The National Retail Federation said parents of kids in K-12 will spend an average of $688 this year on back-to-school paraphernalia, compared with $603 in 2011.
"This is one of the busiest times of the year, and it really started to pick up during the last half of the week," said Brian Hardy, who manages the Target store in Woodland Hills.
A recent weekday found moms and dads loading their carts with brightly colored binders, pencils, notecards and lunch totes.
Graham Leibowitz had a list of school supplies on his iPad, while Diana Zamir and Revi Val simply bought what they thought their kids would like.
"I'm looking for the basics, and things can get pricey," said mom Barbara Drescher of Woodland Hills. "I shop the back-to-school sales, and figure I'm ahead of the game."
Stacy Mendelsohn of Calabasas took a long-term view as she shopped for her 11- and 16-year-old boys.
"There's a lot of variety by shopping early, and sometimes they'll need stuff at the end of the year when it's harder to find," she said.
LAUSD's plans for the early-start calendar have been in the works since late 2010, when officials announced the schedule would take effect the following school year. Parents' complaints that the calendar would disrupt family vacations and summer camp won them a one-year reprieve.
Last year, Superintendent John Deasy sought another delay because of the $1 million cost of implementing the plan. School board members decided in October to push ahead, saying the instructional benefits would outweigh any financial concerns.

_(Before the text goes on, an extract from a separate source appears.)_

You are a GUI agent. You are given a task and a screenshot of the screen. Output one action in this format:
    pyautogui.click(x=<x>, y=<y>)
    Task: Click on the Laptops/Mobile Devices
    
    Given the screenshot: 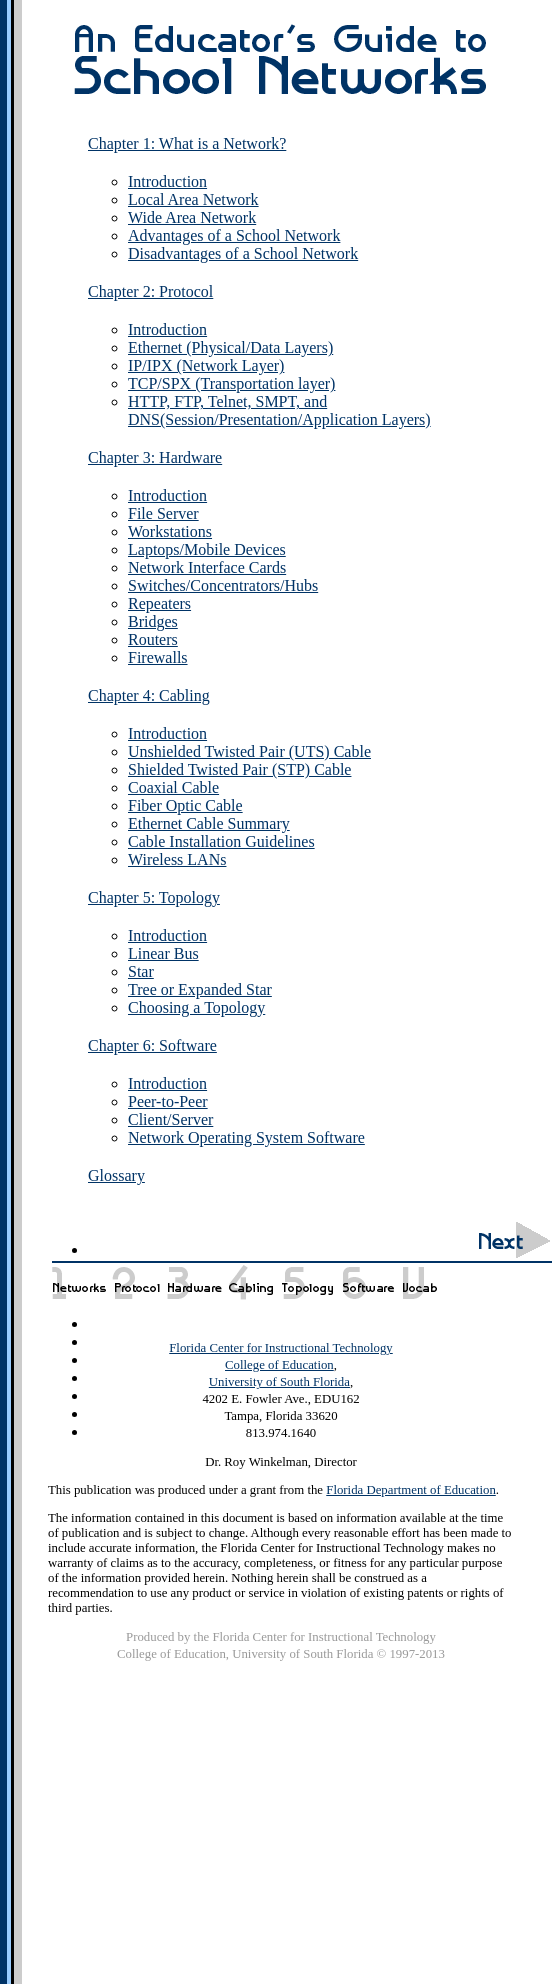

That gave officials 10 months to notify students and get services in place - including buses and cafeteria meals - for the first day of school.
The shortened summer vacation did force the district's custodial staff to look for efficiencies, said Roger Finstad, who oversees LAUSD's Maintenance and Operations Bureau. That means the floors of thousands of classroom were simply mopped and polished - rather than stripped and re-waxed - as they have been during past summers.
"The floors won't look as good, but they'll be cleaned and buffed to give them that shine," he said.
Finstad also plans to have his crews working this week - many on overtime - to make sure that schools' air-conditioning systems are in good working order.
Hot summer temperatures - especially in hot pockets of the Valley - were among the concerns voiced when the early-start calendar was approved.
Officials note, however, the district has a 10-page policy for dealing with excessive heat, such as making water available, adjusting programs to take advantage of cool mornings and holding p.e. classes indoors.
That policy is likely to come into play next week, when the National Weather Service predicts afternoon highs will hit the 90s and will hover around 100 degrees in Valley.
"Be prepared for the warmth," said meteorologist Ryan Kittell. "It's going to be toasty."